The Gates of Hell Open

They are fully opening this week.  A former local weatherman used this phrase to announce the coming of the heat.  Full-time residents of Phoenix know how to live in 100 degree weather.  After a few years of acclimation 100 degrees is considered absolute balmy.  Depending on if I am driving in the city or on the highway I may not turn on the AC in my SUV.

When is too hot?

At certain temperatures even the most hardened Phoenician raises the white flag when the weather gods think we have had it too easy.  When is it too hot in Phoenix?

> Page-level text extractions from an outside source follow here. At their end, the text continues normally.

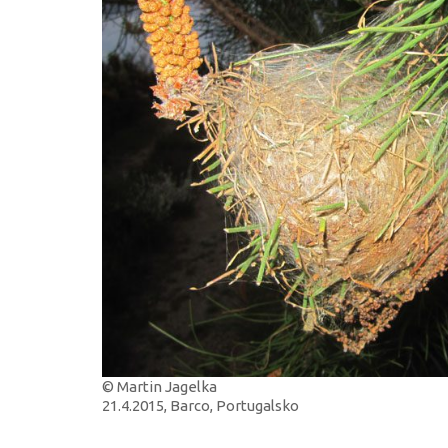
© Martin Jagelka
21.4.2015, Barco, Portugalsko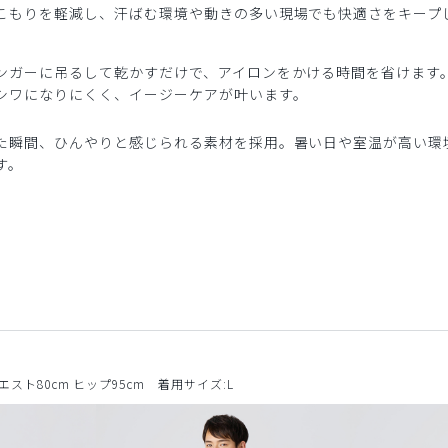
こもりを軽減し、汗ばむ環境や動きの多い現場でも快適さをキープ
ンガーに吊るして乾かすだけで、アイロンをかける時間を省けます
シワになりにくく、イージーケアが叶います。
た瞬間、ひんやりと感じられる素材を採用。暑い日や室温が高い環
す。
ウエスト80cm ヒップ95cm 着用サイズ:L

The general consensus is 110 degrees.  The difference between 100 and 110 degrees to the outsider may seem trivial.  I can tell the difference in how I feel.  I first noticed the difference when I moved here in the 1990’s.   I had a job working second shift at an electronics company.  Once a week I would go out to eat dinner with the other people in my section.  One night about 8 pm the outside temp was 105 degrees.  The night air while not cool at least it was not overbearing.  The next time I went out to eat the outside temp at 8 pm was 108 degrees.  The way my body felt completely changed.  Even at night the air was oppressive.  It seemed to be a little harder to breath.  There was nothing refreshing about the air that night.

Hellish Temps begin at 115 degrees 

Officially the hottest temperature recorded at Sky Harbor airport was 122 degrees.  That is not the highest unofficial temperature recorded in Arizona.  The highest unofficial temperature was recorded in Lake Havasu City was 128 degrees on June 29, 1994.  About six years ago I wanted to find out how hot it was in my backyard.  My weather station read 114 degrees in the shade.  I took my meat thermometer out in the back yard in the direct sun. The thermometer read 124 degrees.  That is beyond hot.  The gates of hell open.